*** GIVEN RECORDS Section Begins ***

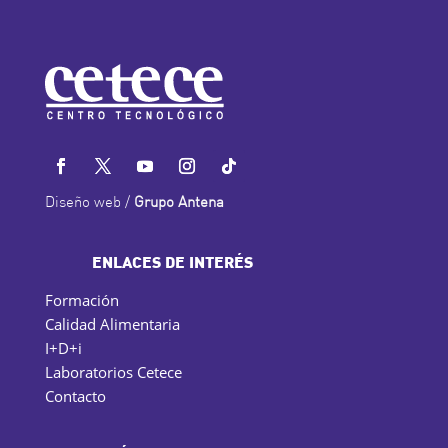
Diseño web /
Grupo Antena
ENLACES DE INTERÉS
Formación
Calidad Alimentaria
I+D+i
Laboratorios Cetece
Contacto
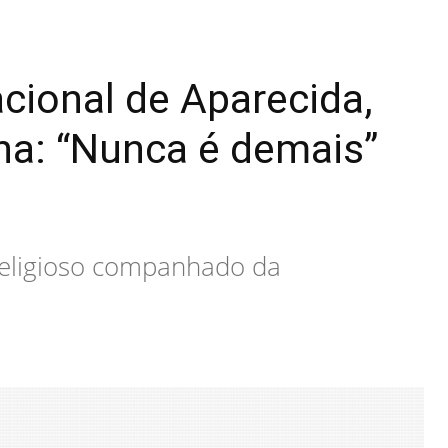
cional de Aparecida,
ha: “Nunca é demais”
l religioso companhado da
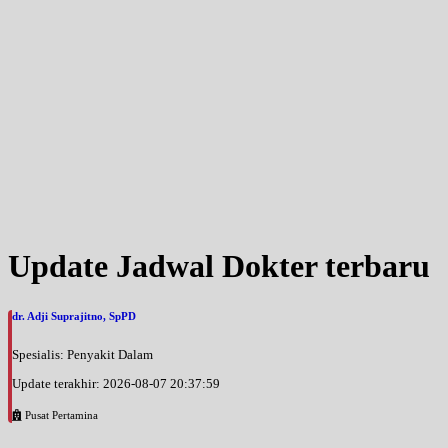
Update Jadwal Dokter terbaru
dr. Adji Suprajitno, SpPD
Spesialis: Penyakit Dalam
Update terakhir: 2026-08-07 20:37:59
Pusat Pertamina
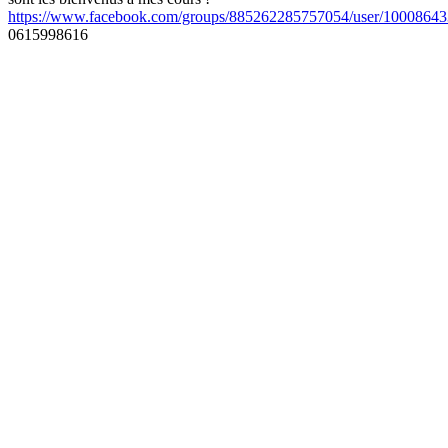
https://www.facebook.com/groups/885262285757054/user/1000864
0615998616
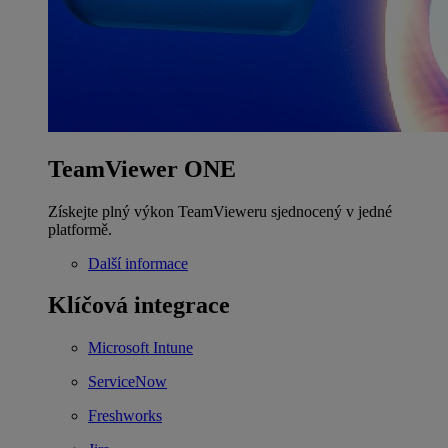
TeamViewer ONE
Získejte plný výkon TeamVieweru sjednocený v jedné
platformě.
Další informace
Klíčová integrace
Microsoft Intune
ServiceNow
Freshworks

*** GIVEN RECORDS Section Ends ***
*** GIVEN RECORDS Section Begins ***

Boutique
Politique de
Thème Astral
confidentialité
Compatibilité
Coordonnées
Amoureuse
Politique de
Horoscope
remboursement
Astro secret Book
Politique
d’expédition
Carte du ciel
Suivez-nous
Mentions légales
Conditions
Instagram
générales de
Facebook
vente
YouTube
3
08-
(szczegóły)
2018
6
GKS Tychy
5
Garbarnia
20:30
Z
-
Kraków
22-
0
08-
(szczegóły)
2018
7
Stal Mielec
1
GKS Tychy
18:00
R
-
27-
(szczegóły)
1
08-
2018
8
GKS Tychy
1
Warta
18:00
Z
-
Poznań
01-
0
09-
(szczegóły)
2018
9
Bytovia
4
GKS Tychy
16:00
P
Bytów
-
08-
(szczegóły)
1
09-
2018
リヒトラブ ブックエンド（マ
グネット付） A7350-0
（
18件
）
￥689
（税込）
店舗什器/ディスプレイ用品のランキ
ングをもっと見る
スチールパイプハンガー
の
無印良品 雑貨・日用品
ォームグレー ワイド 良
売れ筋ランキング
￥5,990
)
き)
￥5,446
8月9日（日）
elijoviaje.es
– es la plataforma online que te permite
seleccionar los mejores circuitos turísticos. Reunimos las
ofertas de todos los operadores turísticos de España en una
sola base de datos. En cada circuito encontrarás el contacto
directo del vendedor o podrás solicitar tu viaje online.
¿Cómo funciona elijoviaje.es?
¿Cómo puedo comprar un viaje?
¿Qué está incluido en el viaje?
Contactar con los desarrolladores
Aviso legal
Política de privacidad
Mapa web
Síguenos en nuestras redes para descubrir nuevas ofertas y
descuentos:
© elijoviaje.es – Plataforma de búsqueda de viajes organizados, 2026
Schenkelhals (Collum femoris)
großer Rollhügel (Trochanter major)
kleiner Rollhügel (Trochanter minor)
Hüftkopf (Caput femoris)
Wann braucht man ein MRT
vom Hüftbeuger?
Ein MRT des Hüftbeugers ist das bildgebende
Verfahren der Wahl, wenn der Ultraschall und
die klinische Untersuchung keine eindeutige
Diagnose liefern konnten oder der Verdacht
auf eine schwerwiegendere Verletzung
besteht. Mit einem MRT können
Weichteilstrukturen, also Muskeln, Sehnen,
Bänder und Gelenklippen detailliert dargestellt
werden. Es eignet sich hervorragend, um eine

*** GIVEN RECORDS Section Ends ***

Copy out every line from the data above in which the word "Rollhügel" occurs.

großer Rollhügel (Trochanter major)
kleiner Rollhügel (Trochanter minor)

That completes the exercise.